To evaluate this, the authors exhaustively enumerate all connected graphs with 5, 6, 7, and 8 vertices, amounting to 12 103 graphs in total. For each graph they compute the five centrality vectors and record whether the standard deviation is zero. The results are summarized in Table 1. Subgraph centrality distinguishes nodes in almost all graphs: only 2 of the 5‑node graphs, 6 of the 6‑node graphs, 7 of the 7‑node graphs, and 10 of the 8‑node graphs have zero standard deviation. By contrast, degree and eigenvector centralities fail to discriminate in 17, 15, and 12 graphs respectively, closeness in 15 graphs, and betweenness in 12 graphs.

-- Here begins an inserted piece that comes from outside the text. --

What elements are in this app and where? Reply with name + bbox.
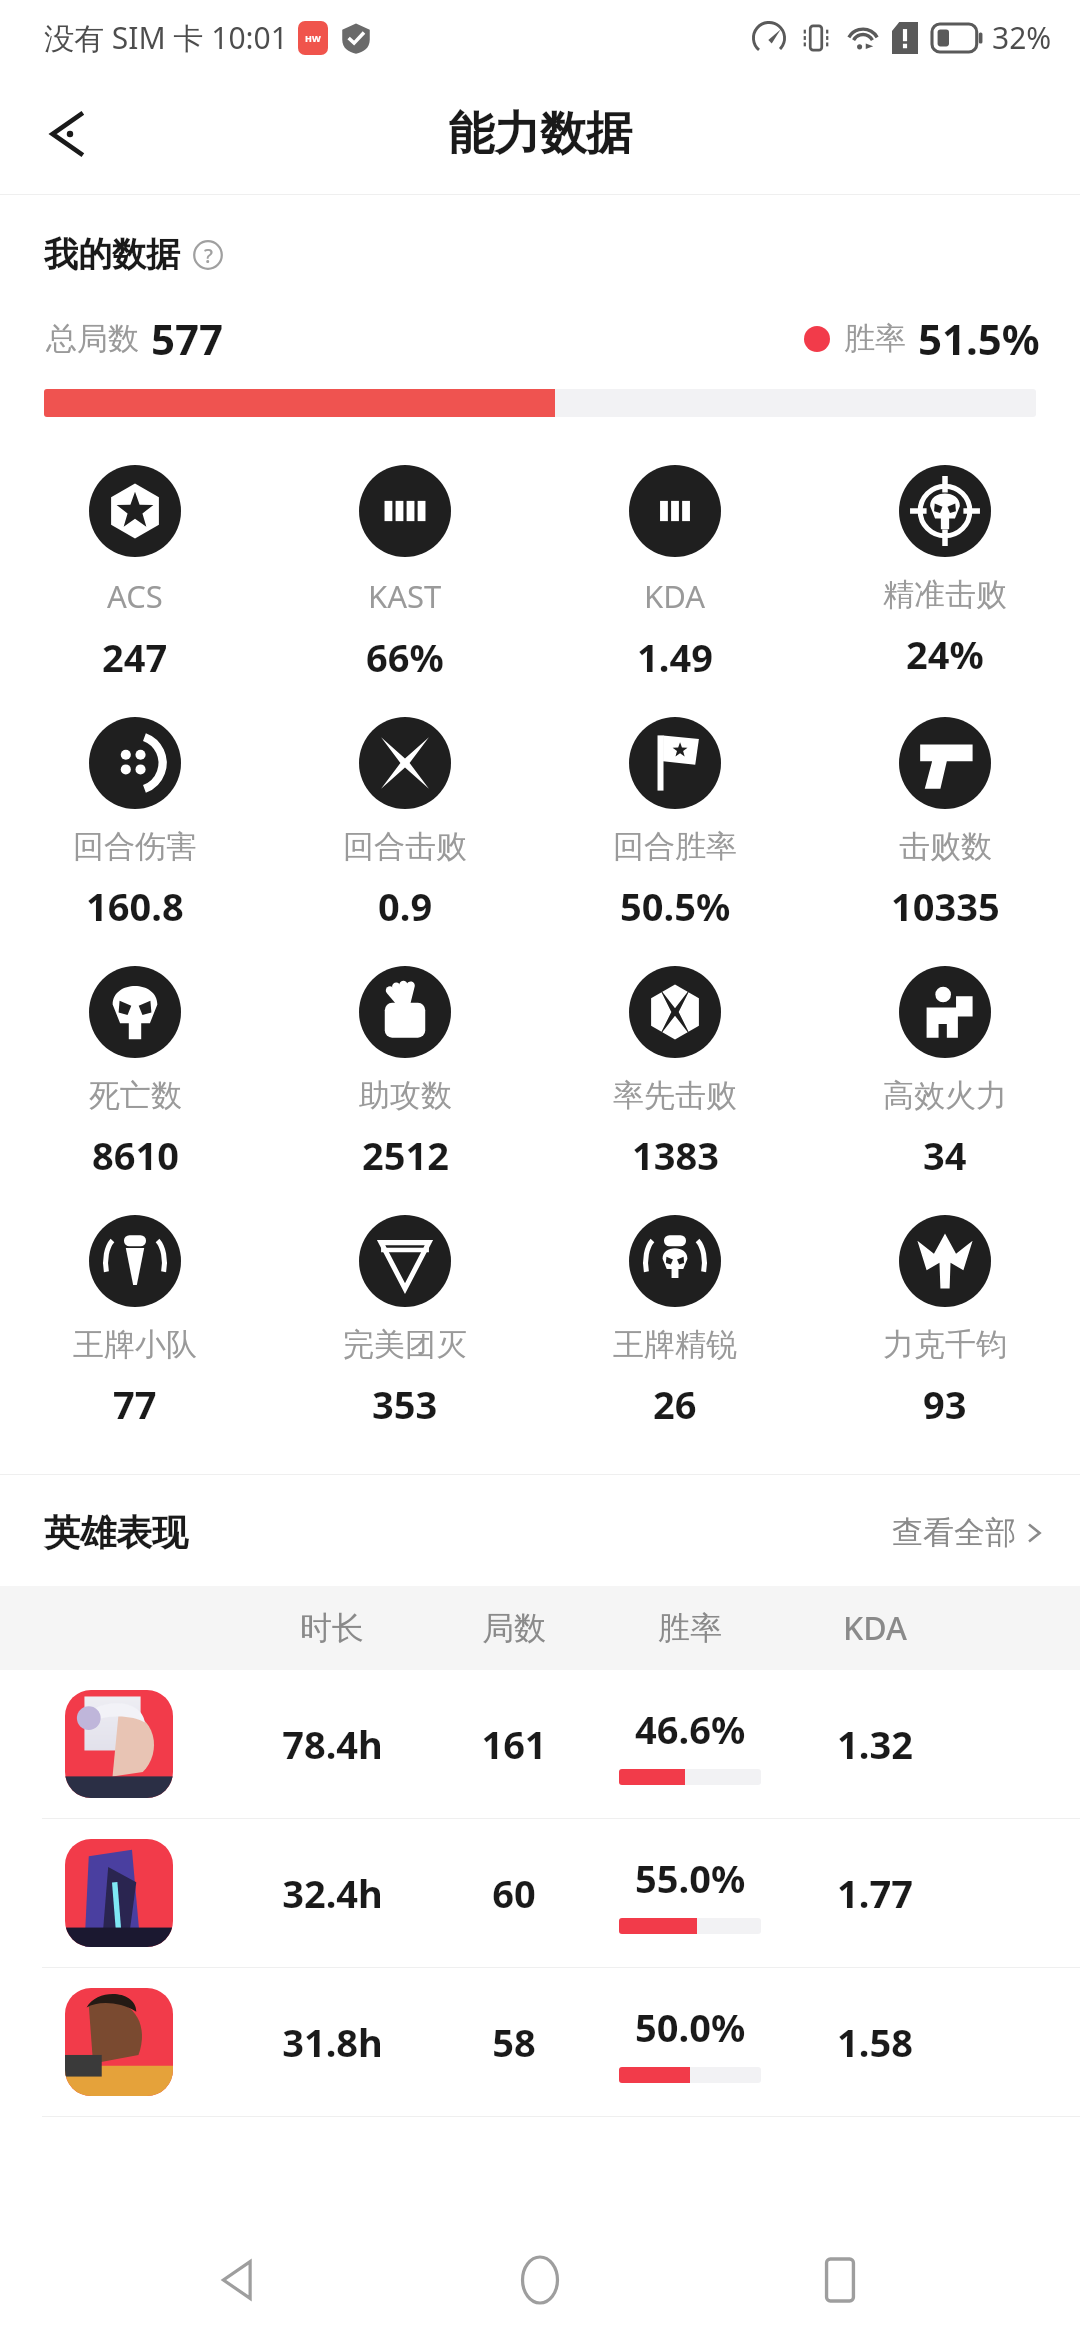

A detailed inspection of the “undistinguishable” cases reveals that they are essentially walk‑regular graphs—graphs in which, for every walk length ℓ, the number of closed walks starting at any vertex is the same. Walk‑regularity includes vertex‑transitive and distance‑regular graphs, but not all walk‑regular graphs are distance‑regular. The six‑node examples (cycle, complete graph, octahedral graph, utility graph, and the 3‑prism) are all walk‑regular; the seven‑node and eight‑node examples are likewise walk‑regular, with the eight‑node set consisting of the ten walk‑regular graphs on eight vertices.

The paper revisits an earlier conjecture (Conjecture 1) that “if subgraph centrality fails to distinguish nodes, then none of the other four centralities will either.” This conjecture was recently disproved by Puck Rombach and Porter, who exhibited walk‑regular but not distance‑regular graphs where subgraph centrality is uniform while closeness or betweenness are not. In response, the authors propose two stronger conjectures. Conjecture 2 states that, after excluding walk‑regular graphs that are not distance‑regular, a zero standard deviation for subgraph centrality implies zero standard deviation for degree, closeness, betweenness, and eigenvector centralities. Conjecture 3 asserts an equivalence: a graph has uniform subgraph centrality if and only if it is walk‑regular. The forward direction is immediate from the definition of subgraph centrality; the reverse direction is non‑trivial and forms the core of the new hypothesis.

The contributions of the work are threefold. First, it provides a systematic empirical comparison of discriminant power, demonstrating that subgraph centrality is the most sensitive measure for detecting structural differences among vertices in small graphs. Second, it identifies walk‑regular graphs as the principal class of structures where any of the five centralities lose discriminative ability, highlighting a structural limitation that practitioners should be aware of when interpreting centrality scores. Third, it refines the theoretical landscape by disproving an earlier conjecture and formulating new conjectures that link walk‑regularity to the behavior of subgraph centrality.

Future research directions suggested include extending the analysis to larger graphs and random graph ensembles, exploring algorithmic applications of subgraph centrality for node ranking and community detection, and deepening the theoretical understanding of walk‑regular graphs in the context of centrality measures.